ARTHUR : Une métaphore, c'est employer une image… Une expression, un truc débile, anodin pour parler de quelque chose d'autre. Quand j'dis que Karadoc est un ogre… Ce n'en est pas un, n'est-ce pas ? Ca veut juste dire qu'il mange pour huit !
PERCEVAL : Bah, j'suis pas sûr qu'il en soit pas un. Pour dire vrai, j'ai jamais vu un ogre.
ARTHUR : C'était juste un exemple, laissez tomber. Ici… Quand Merlin vous dit que je n'ai plus de sève, c'est une métaphore… Ca veut dire que- Eh bien, vous voyez nan, merde ?

Lentement, Perceval acquiesce, reculant doucement pour s'adosser au dossier de la chaise, pour finalement soupirer d'agacement.

PERCEVAL : Non, désolé sire, j'vois pas. J'fais des efforts pourtant.
ARTHUR : Que j'suis pas foutu d'honorer mes maîtresses ou ma femme ! Enfin, c'est pas sorcier !

L'une des servantes postées près du buffet jette un regard terrorisé à la table des deux convives. Arthur en devient encore plus furieux. Perceval, lui, ne s'en formalise pas.

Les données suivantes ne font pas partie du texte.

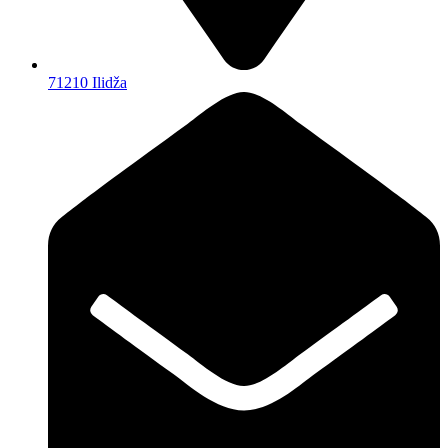
71210 Ilidža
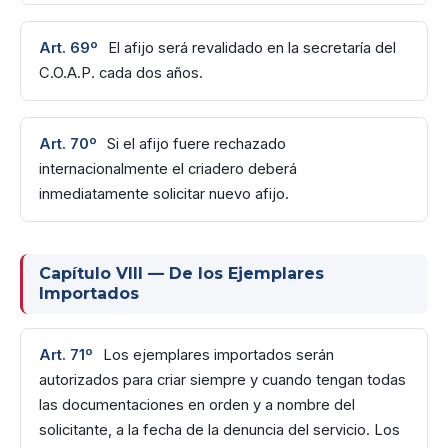
Art. 69º
El afijo será revalidado en la secretaría del
C.O.A.P. cada dos años.
Art. 70º
Si el afijo fuere rechazado
internacionalmente el criadero deberá
inmediatamente solicitar nuevo afijo.
Capítulo VIII — De los Ejemplares
Importados
Art. 71º
Los ejemplares importados serán
autorizados para criar siempre y cuando tengan todas
las documentaciones en orden y a nombre del
solicitante, a la fecha de la denuncia del servicio. Los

PERCEVAL : Ah ! Mais oui, c'est bien de ça qui s'agissait. Parce que- Regardez, j'ai compris ! Quand vous disiez que vous pouviez pas lever l'épée, c'était une métaforme.
ARTHUR : Ce n'était pas une métaphore, bordel ! Je vais bien ! J'vais pas inviter faire ça sur la table ronde pour le prouver, crétin !
PERCEVAL, compréhensif : J'me doute que c'est pas facile. Mais vous l'avez dit, blanc sur noir.
ARTHUR, à la fois hilare et hors de lui : Non, non, j'pense pas.

Plissant le front, Perceval réfléchit, se mordillant la lèvre dans un effort de concentration intense. S'illuminant brutalement, il tape du poing sur la table.

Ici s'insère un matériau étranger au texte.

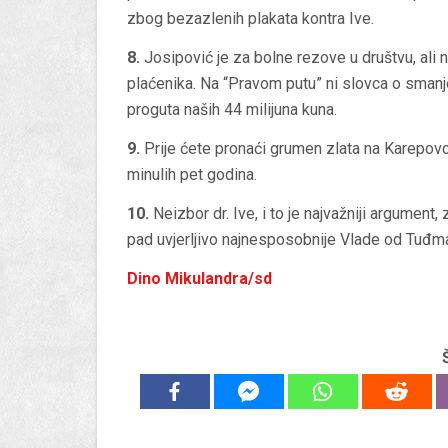
zbog bezazlenih plakata kontra Ive.
8.
Josipović je za bolne rezove u društvu, ali n
plaćenika. Na “Pravom putu” ni slovca o smanj
proguta naših 44 milijuna kuna.
9.
Prije ćete pronaći grumen zlata na Karepovc
minulih pet godina.
10.
Neizbor dr. Ive, i to je najvažniji argument,
pad uvjerljivo najnesposobnije Vlade od Tuđ
Dino Mikulandra/sd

PERCEVAL : Ca me revient ! Vous m'disiez que ces histoires de bonnes femmes vous montaient à la tête, mais que les maîtresses qui ronchonnent, ça allait avec le trône et l'impuissance.
ARTHUR : La puissance, pas l'impuissance !

A bout de forces, le roi se fracasse le front contre la table en bois. Entre deux plaintes et deux insultes, Perceval tâche de se faire entendre pour aplanir la situation.

ARTHUR : Si vous foutez pas l'camp d'ici, j'vous dérouille à mains nues...
PERCEVAL : Le prenez pas comme ça ! Ma foi, c'est dommage que vous alliez bien. 'fin, j'veux dire que c'est pas plus mal mais- J'ai galéré pour trouver des aliments paradisiaques comme qu'y disait Bohort. Pis, y savait pas si on en trouvait ici, au marché.

Se relevant, Arthur dresse le poing et déplie l'index, puis le majeur ainsi que l'annulaire.

ARTHUR : Karadoc, Merlin, Bohort… Vous en avez mis combien au courant, hein ? Combien, parlez !

Se relevant de son siège, il passe les mains autour de la gorge de Perceval et serre jusqu'à ce que celui-ci bafouille de le laisser respirer. Le roi relâche finalement sa prise.

Fondu noir

PERCEVAL : Mais y'a rien de honteux ! Comme le disait Messire Leodagan, ça arrive à tout l'monde!